Stanza 1.7.0+ makes breaking API changes for possessives, tokens excluding `end_char` and `start_char` fields #1361

khannan-livefront · 2024-03-05T22:54:18Z

Describe the bug
I'm updating Stanza from 1.6.1 to 1.7.x / 1.8.x and noticed a number of breaking API changes in the Stanza Token result when handling possessives.

To Reproduce

Send to stanza a sentence containing a possessive apostrophe like Joe's dog..
Look at the Universal Dependencies.

Stanza now includes a new additional token that I'll call an "aggregate token" with the text field Joe's. This new aggregate token comes in addition to the tokens for Joe and 's. The new aggregate token returns an id with a list to the other two tokens:

// the new aggregate token appearing for each possessive apostrophe
    {
      "end_char": 5,
      "id": [
        1,
        2
      ],
      "start_char": 0,
      "text": "Joe's"
    },
 // child tokens missing start_char and end_char fields
    {
      "deprel": "nmod:poss",
      "feats": "Number=Sing",
      "head": 3,
      "id": 1,
      "lemma": "Joe",
      "text": "Joe",
      "upos": "PROPN",
      "xpos": "NNP"
    },
    {
      "deprel": "case",
      "head": 1,
      "id": 2,
      "lemma": "'s",
      "text": "'s",
      "upos": "PART",
      "xpos": "POS"
    },
    // normal tokens
    {
      "deprel": "root",
      "end_char": 9,
      "feats": "Number=Sing",
      "head": 0,
      "id": 3,
      "lemma": "dog",
      "start_char": 6,
      "text": "dog",
      "upos": "NOUN",
      "xpos": "NN"
    },
    {
      "deprel": "punct",
      "end_char": 10,
      "head": 3,
      "id": 4,
      "lemma": ".",
      "start_char": 9,
      "text": ".",
      "upos": "PUNCT",
      "xpos": "."
    }

This breaks the one-to-one mapping that used to exist between tokens and word elements within the s-expression returned by the constituency tree:

(ROOT (NP (NP (NNP Joe) (POS 's)) (NN dog) (. .)))

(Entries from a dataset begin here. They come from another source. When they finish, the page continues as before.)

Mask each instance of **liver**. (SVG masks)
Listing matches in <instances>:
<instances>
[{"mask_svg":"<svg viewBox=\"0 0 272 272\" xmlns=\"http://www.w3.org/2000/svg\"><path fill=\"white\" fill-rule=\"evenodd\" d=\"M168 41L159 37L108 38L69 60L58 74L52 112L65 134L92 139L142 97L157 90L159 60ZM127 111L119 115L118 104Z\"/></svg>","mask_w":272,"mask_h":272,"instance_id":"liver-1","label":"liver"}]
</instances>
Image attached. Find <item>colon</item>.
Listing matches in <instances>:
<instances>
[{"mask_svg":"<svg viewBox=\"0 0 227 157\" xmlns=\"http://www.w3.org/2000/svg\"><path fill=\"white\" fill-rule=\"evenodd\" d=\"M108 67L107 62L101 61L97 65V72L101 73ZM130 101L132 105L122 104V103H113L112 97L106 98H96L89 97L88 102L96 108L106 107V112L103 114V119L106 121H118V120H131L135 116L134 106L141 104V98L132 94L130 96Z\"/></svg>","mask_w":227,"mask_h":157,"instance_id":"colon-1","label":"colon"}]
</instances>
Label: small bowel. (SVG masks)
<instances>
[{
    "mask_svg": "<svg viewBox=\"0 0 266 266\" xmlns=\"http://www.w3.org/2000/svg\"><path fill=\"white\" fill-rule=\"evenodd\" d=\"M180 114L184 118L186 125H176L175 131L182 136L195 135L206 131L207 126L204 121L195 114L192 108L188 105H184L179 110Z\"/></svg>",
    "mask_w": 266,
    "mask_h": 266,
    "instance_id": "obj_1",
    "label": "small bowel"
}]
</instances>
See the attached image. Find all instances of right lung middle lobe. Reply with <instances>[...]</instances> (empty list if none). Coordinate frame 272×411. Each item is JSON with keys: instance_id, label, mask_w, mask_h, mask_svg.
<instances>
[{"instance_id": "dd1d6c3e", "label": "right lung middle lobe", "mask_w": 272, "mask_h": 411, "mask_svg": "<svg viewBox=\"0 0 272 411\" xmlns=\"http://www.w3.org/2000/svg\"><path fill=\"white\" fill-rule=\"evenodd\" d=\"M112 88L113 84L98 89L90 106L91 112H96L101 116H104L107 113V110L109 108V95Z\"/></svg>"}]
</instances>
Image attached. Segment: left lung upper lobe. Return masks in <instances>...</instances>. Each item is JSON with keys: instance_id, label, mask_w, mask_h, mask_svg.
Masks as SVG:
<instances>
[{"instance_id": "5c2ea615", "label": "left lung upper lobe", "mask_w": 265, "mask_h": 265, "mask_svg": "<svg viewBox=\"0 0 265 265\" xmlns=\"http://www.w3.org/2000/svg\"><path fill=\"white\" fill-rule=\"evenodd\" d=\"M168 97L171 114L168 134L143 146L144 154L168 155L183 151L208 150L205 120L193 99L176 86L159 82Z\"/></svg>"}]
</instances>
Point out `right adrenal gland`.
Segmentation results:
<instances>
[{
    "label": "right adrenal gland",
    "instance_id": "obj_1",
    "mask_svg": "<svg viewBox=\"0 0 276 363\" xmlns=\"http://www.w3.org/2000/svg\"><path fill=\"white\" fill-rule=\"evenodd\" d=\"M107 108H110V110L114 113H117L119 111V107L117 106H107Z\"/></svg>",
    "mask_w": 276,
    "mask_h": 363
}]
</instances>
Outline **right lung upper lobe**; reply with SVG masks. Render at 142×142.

But more problematically, this new aggregate token is now the only token containing the end_char and start_char data about the word.

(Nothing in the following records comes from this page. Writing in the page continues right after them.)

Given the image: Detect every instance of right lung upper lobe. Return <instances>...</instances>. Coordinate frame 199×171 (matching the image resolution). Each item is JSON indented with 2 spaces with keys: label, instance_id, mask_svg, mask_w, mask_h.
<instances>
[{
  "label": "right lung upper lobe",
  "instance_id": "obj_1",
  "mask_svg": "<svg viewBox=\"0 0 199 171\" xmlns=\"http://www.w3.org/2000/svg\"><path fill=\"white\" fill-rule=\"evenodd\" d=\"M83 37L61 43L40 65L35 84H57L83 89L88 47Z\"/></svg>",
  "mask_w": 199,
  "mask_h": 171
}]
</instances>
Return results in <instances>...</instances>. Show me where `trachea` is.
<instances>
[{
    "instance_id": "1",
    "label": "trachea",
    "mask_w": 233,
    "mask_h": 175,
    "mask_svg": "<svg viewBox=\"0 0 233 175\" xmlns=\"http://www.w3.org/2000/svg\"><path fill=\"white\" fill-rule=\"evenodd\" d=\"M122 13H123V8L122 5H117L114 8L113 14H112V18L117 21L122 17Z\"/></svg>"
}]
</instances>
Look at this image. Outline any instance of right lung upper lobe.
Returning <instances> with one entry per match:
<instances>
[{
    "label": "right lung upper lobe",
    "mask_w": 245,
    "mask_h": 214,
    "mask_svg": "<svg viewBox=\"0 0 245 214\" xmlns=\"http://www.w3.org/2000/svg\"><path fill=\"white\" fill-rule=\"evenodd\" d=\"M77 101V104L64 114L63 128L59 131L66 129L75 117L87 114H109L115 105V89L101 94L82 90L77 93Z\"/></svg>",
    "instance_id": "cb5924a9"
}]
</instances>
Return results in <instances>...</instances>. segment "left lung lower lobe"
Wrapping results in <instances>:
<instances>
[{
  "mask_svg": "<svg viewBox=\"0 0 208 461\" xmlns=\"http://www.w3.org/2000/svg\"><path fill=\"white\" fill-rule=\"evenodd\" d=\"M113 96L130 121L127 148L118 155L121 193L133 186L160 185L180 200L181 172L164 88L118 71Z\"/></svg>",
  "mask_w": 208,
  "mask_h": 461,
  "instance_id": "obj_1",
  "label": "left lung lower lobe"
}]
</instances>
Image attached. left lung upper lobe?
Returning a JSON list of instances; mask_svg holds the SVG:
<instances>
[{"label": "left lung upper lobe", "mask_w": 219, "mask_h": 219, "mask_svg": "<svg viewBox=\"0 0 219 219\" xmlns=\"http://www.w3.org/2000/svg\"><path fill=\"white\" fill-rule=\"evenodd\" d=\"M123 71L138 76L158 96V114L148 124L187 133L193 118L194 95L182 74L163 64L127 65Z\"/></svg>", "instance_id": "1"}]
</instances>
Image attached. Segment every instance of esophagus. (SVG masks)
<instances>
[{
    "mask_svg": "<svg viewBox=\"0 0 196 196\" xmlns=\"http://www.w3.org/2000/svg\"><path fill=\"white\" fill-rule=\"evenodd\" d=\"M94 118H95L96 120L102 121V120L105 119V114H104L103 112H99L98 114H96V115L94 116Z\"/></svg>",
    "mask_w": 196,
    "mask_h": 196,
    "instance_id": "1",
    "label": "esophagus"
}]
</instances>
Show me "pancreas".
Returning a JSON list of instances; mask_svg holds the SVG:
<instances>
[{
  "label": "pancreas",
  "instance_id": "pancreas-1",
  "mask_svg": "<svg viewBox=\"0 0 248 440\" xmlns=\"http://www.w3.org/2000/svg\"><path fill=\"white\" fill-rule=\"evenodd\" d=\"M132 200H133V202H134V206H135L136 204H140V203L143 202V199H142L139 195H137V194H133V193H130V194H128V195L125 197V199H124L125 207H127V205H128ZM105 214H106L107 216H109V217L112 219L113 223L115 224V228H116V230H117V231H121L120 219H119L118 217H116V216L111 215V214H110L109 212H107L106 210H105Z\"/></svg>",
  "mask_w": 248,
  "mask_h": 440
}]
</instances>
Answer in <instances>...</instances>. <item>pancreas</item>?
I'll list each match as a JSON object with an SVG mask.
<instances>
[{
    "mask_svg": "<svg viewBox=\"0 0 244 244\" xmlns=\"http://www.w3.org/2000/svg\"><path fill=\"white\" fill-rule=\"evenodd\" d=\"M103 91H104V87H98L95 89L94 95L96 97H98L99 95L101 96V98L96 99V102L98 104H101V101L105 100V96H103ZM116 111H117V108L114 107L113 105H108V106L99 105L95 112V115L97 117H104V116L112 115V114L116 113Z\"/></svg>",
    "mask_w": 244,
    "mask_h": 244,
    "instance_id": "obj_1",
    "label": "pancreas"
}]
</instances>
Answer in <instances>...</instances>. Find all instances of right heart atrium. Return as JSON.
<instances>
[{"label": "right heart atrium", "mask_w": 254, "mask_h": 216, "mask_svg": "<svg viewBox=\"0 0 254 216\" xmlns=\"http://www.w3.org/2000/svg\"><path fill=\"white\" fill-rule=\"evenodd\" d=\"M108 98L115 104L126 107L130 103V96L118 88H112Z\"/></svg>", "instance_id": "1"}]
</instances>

In addition to being a breaking change, this new approach is quite hard for application developers to work with. To parse it they need to chase down the ID links of the aggregate token when it intermittently appears to map its linguistic data. Moreover, important character information about where the character delineation between a word and its apostrophe is lost.

Expected behavior
For a possessive like Joe's dog., Stanza returns four dependency tokens as before in Stanza 1.6.1:

  {
    "deprel": "nmod:poss",
    "end_char": 3,
    "feats": "Number=Sing",
    "head": 3,
    "id": 1,
    "lemma": "Joe",
    "start_char": 0,
    "text": "Joe",
    "upos": "PROPN",
    "xpos": "NNP"
  },
  {
    "deprel": "case",
    "end_char": 5,
    "head": 1,
    "id": 2,
    "lemma": "'s",
    "start_char": 3,
    "text": "'s",
    "upos": "PART",
    "xpos": "POS"
  },
  {
    "deprel": "root",
    "end_char": 9,
    "feats": "Number=Sing",
    "head": 0,
    "id": 3,
    "lemma": "dog",
    "start_char": 6,
    "text": "dog",
    "upos": "NOUN",
    "xpos": "NN"
  },
  {
    "deprel": "punct",
    "end_char": 10,
    "head": 3,
    "id": 4,
    "lemma": ".",
    "start_char": 9,
    "text": ".",
    "upos": "PUNCT",
    "xpos": "."
  }

Or if a fifth aggregate token with an array of id's continues to be returned, the non-aggregate child tokens at least retain their own end_char and start_char information as before. This would at least allow developers to ignore these aggregate tokens, and preserve information about the character delineation between each token.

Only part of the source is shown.